2. Materials and Methods
2.1. Study Population
Nineteen acromegalic adult patients (4 males and 15 females; 20–67 years aged) and thirteen healthy subjects (1 male and 12 female; 30–58 years aged) admitted to the endocrinology clinic of Ankara Training and Research Hospital were enrolled in this cross-sectional study. The diagnosis of acromegaly was confirmed by clinical, hormonal, and radiological data. The control group included volunteers who had no previous foot or ankle problems and whose gender, age, and body mass index were matched with acromegaly patients.Those with foot deformities such as pes cavus, pes planus, hallux valgus, and a history of foot surgery or major trauma and those with rheumatic diseases or nerve entrapment lesions such as mortone neuroma were excluded from the study.Demographic and clinical features of acromegaly patients and control group were recorded into a predefined protocol. All the patients underwent analysis with a static pedobarogram to evaluate plantar pressure changes and compared with the healthy control group.Ethics approval was obtained from the Ankara Numune Training and Research Hospital Ethics Committee. The research protocol is in line with the 2000 Helsinki Declaration and written informed consent was obtained from all participants.

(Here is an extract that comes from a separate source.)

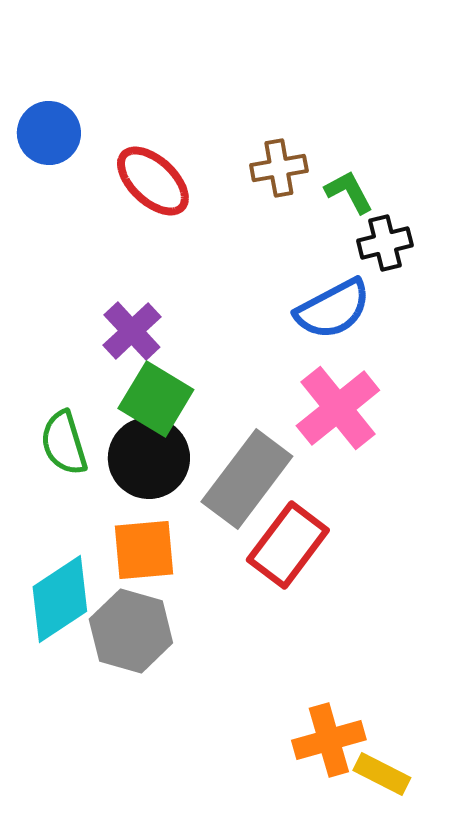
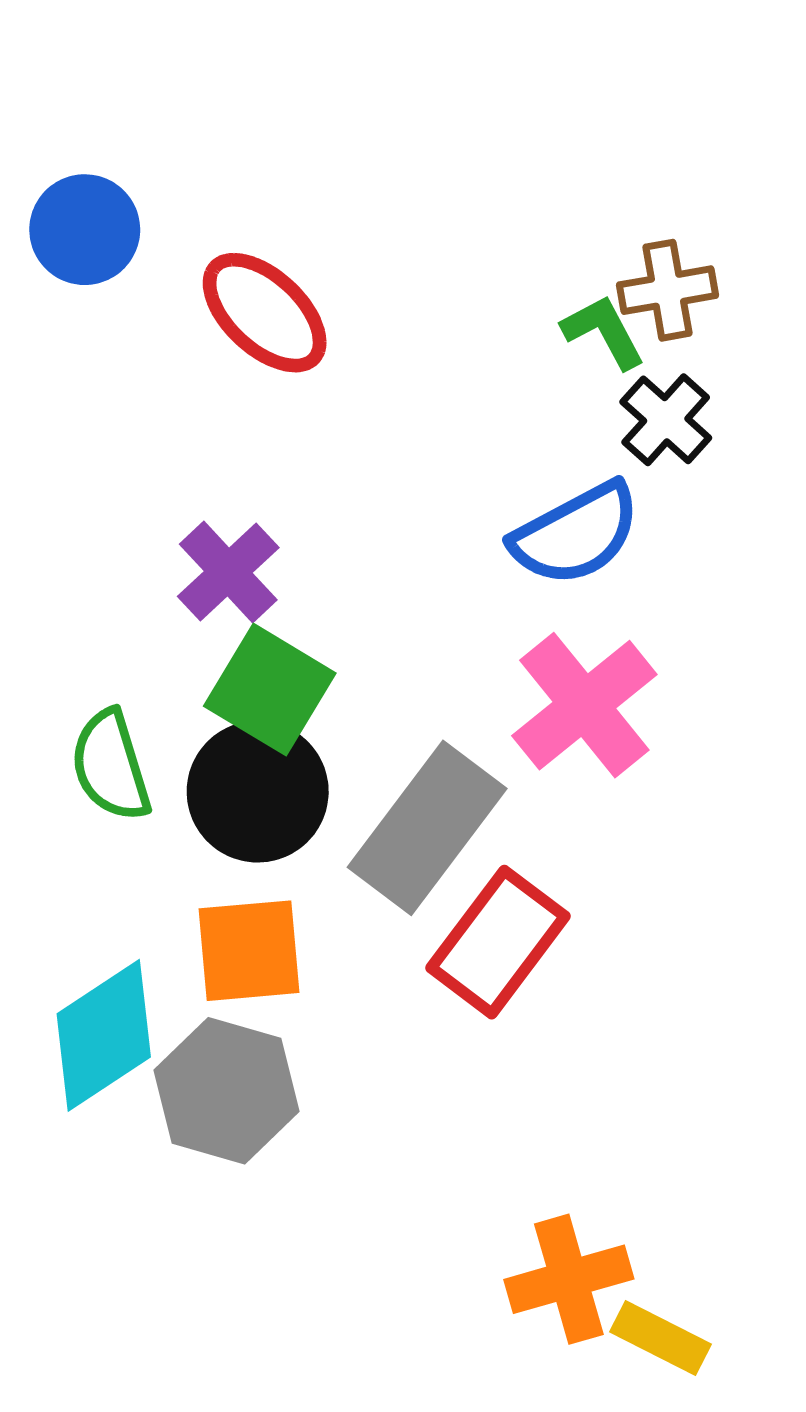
brown cross: (279, 168) -> (667, 290), moved
black cross: (385, 243) -> (666, 420), turned -34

2.2. Determination of Serum GH and IGF-1 Levels
All serum samples were taken in the early morning hours with a 12-hour fast. Serum GH concentrations were analyzed by electrochemiluminescence (ECLIA, Cobas e601) with a detection limit of 0.01 μg/L. The interassay CV was %1.9, while the intra-assay CV was % 3.0. Serum IGF-1 levels were analyzed by RIA (Berthold gama gaunter). The intra-assay CV was 3.3%, while the interassay CV was 7.2%.Patients with normal IGF-1 values according to age- and gender-specific levels and a spot or suppressible GH values < 1 μg/L were classified as acromegaly in remission.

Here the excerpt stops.